Author Topic: About these imports (ordinals / hash) (Read 5351 times)

rain_storm · « **on:** July 06, 2008 »

About import by hash to my understanding this is how shell code does import by hash -

1] get base address of kernel32 (a few ways exist best one of all requires only 16 bytes but doesnt work with win9x)
2] use own version of GetProcessAddress to locate process by looking up the export RVA tables
3] also convert RVA to VA so that your code can call the process
4] find LoadLibaryA using above GetProcessAddress
5] Load new libraries using LoadLibraryA - find process using own version of GetProcessAddress

now how does the hash fit into all this why does the hash not change from ME,XP,Vista and also across service packs. Import by ordinals I dont understand at all but I know enough to know that it is unreliable (info gained from in4k) why is import by hash not as unreliable as import by ordinals. How does the hash relate to the address? these hashes are far too large to be offsets within the DLL so I assume that the hash is matched against one of the feilds within the export RVA table does that mean that the hash is sort of like a finger print for the process? is it possible for a hash from Kernel32 to be identical to a hash from opengl32 if so how then do you avoid looking up the wrong library

Edit - Also do you think that this is acceptable behaviour? http://www.pouet.net/prod.php?which=50602
That prod uses an external program to find the process address for each process called. The funny thing is the coder is doing some hard core coding to manually compress the PE header but if he went just a little more hardcore he could have included the code to load the libraries manually and this code would easily have fitted into the padding (82 bytes of padding) that he left in the header

Sorry if this is too low level for you guys

mentor · « **Reply #1 on:** July 06, 2008 »

you are pretty much right about everything.

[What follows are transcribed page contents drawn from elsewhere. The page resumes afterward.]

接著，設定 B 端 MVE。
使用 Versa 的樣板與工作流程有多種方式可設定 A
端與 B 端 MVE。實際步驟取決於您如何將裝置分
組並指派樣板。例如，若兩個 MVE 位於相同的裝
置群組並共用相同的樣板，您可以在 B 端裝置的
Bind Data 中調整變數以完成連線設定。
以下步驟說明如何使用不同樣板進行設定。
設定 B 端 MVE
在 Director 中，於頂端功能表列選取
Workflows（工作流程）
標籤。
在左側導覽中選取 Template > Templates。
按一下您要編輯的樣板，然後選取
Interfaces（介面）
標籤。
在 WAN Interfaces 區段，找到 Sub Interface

the hash is basically a fingerprint of the function you want to import. you hash the one thing that is guaranteed not to change across windows versions, the name. There can be collisions, but if your hash function is good and you allocate sufficiently many bits for your hash codes, this will never occur in practice.
Collisions between functions in different dll files is not a problem, if you associate each hash with only one dll.
You can always choose some hash function without collisions for the version of the dll files that you have got.
The only thing that can really go wrong then is that another function is introduced into a dll with a name hashing to the same as some function you are importing. Assuming that your hash is perfect and 32-bit, the probability of a new function colliding with one of the m functions you are using is m*2^-32. Even if a bunch of new functions are introduced, this is still negligible.

The ordinal of a function is an integer that is guaranteed to uniquely identify the function within the dll file. This is usually just the index of the function. These ordinals can (and will) change with windows versions and is thus not a particular safe importing mechanism.

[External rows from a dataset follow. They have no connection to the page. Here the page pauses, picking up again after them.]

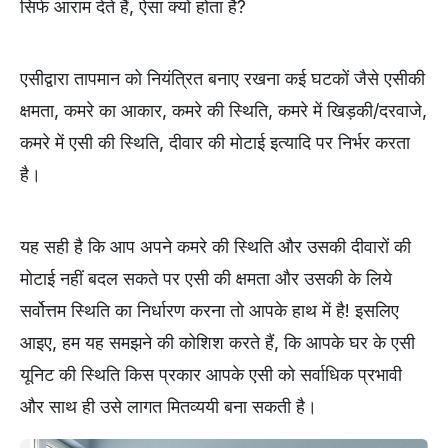
सिर्फ आराम देते हैं, ऐसा क्यों होता है?
एसीद्वारा तापमान को नियंत्रित बनाए रखना कई घटकों जैसे एसीकी
क्षमता, कमरे का आकार, कमरे की स्थिति, कमरे में खिड़की/दरवाजे,
कमरे में एसी की स्थिति, दीवार की मोटाई इत्यादि पर निर्भर करता
है।
यह सही है कि आप अपने कमरे की स्थिति और उसकी दीवारों की
मोटाई नहीं बदल सकते पर एसी की क्षमता और उसकी के लिये
सर्वोत्तम स्थिति का निर्धारण करना तो आपके हाथ में है! इसलिए
आइए, हम यह समझने की कोशिश करते हैं, कि आपके घर के एसी
यूनिट की स्थिति किस प्रकार आपके एसी को सर्वाधिक प्रभावी
और साथ ही उसे लागत मितव्ययी बना सकती है।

ROXOR: No, it is a horrible hack.

Cheers
-mentor

rain_storm · « **Reply #2 on:** July 06, 2008 »

Thank you mentor this has cleared up a lot of confusion for me, now I have a better understanding. It seemed so difficult before but now I see that it is actually very simple. If things go wrong I can simply use a new hash function and keep repeat until I get it right. I see know how there can be collisions you are basically storing the function name in an encrypted and compressed format. There is possibility that two completely different names encrypt to the same hash much like a checksum is not as unique as they would have you believe.

As for the Roxor prod I was considering goin that route but some further research has shown that there are better ways of importing without an import table. Just testing the waters before I dive in

rain_storm · « **Reply #3 on:** July 07, 2008 »

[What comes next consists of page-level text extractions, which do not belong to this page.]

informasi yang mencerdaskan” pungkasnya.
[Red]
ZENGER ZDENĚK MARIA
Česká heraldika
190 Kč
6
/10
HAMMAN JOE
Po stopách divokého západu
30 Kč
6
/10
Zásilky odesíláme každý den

Okay I have slept on it on this is what I have so far

There will be the DLLName's stored as asciiz. The offset to asciiz for DLLName begins the struct for hashes. I will use a dword to store each hash to be loaded for the DLL. The struct is terminated by a zero hash. that looks like this -

Code: [Select]

LibraryStruct: dd offset kernel32Name
               dd 0x???????? ; ExitProcess
               dd 0x???????? ; LoadLibraryA
               dd 0x00000000 ; zero hash terminator

I loop through an array of these structs loading first the library then each process from that library until the zero hash is reached then an outer loop for loading more libraries

I assume that the ProcessName is a zero terminated string the maximum possible StrLen for a ProcessName = 0xFF. This way I can store the StrLen in a single byte of the hash.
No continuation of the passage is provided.